#### WORK TO COMPLETE
Nothing but the lines from the one containing "lipiec na naszych drogach." through the end of the data should be output, each reproduced exactly.

Data items:
:::
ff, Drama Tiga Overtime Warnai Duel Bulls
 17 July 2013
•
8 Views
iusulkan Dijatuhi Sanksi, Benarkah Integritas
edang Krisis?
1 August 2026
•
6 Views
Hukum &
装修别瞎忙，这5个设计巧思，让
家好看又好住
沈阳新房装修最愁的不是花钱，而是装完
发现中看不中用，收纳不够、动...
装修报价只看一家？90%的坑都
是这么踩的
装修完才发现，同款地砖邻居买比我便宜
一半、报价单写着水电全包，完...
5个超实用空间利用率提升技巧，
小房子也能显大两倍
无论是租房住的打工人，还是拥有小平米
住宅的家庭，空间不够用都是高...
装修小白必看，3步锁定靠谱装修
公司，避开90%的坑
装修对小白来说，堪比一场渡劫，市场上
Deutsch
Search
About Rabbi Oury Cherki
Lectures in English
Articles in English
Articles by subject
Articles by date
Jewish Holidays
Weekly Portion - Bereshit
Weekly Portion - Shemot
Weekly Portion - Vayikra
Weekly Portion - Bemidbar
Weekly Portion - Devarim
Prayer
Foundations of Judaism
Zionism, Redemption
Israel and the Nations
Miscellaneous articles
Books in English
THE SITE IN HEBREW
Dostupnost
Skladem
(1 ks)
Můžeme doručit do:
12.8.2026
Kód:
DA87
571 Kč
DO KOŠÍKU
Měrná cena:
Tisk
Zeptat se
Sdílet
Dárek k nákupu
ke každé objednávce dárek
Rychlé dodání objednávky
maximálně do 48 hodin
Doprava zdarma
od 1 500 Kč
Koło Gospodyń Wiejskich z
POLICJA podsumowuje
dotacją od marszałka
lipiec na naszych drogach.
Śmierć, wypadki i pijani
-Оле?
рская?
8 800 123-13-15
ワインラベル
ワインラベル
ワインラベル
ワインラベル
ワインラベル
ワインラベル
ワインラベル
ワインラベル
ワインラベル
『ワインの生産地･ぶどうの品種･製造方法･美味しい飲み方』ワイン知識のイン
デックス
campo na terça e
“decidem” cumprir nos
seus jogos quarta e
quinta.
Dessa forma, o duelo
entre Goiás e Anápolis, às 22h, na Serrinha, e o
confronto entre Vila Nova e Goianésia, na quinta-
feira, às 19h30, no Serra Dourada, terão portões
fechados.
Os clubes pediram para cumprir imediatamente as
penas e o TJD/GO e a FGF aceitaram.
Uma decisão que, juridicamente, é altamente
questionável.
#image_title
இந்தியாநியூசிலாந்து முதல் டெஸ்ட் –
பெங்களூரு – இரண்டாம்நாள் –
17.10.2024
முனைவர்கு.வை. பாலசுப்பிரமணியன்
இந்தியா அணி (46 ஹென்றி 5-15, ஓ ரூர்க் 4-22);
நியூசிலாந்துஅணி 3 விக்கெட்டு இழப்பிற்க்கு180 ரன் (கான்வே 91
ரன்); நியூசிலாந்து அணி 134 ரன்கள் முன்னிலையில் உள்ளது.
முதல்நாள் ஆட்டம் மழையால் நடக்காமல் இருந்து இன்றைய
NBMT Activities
:::
#### SOLUTION FOR THIS PROBLEM
lipiec na naszych drogach.
Śmierć, wypadki i pijani
-Оле?
рская?
8 800 123-13-15
ワインラベル
ワインラベル
ワインラベル
ワインラベル
ワインラベル
ワインラベル
ワインラベル
ワインラベル
ワインラベル
『ワインの生産地･ぶどうの品種･製造方法･美味しい飲み方』ワイン知識のイン
デックス
campo na terça e
“decidem” cumprir nos
seus jogos quarta e
quinta.
Dessa forma, o duelo
entre Goiás e Anápolis, às 22h, na Serrinha, e o
confronto entre Vila Nova e Goianésia, na quinta-
feira, às 19h30, no Serra Dourada, terão portões
fechados.
Os clubes pediram para cumprir imediatamente as
penas e o TJD/GO e a FGF aceitaram.
Uma decisão que, juridicamente, é altamente
questionável.
#image_title
இந்தியாநியூசிலாந்து முதல் டெஸ்ட் –
பெங்களூரு – இரண்டாம்நாள் –
17.10.2024
முனைவர்கு.வை. பாலசுப்பிரமணியன்
இந்தியா அணி (46 ஹென்றி 5-15, ஓ ரூர்க் 4-22);
நியூசிலாந்துஅணி 3 விக்கெட்டு இழப்பிற்க்கு180 ரன் (கான்வே 91
ரன்); நியூசிலாந்து அணி 134 ரன்கள் முன்னிலையில் உள்ளது.
முதல்நாள் ஆட்டம் மழையால் நடக்காமல் இருந்து இன்றைய
NBMT Activities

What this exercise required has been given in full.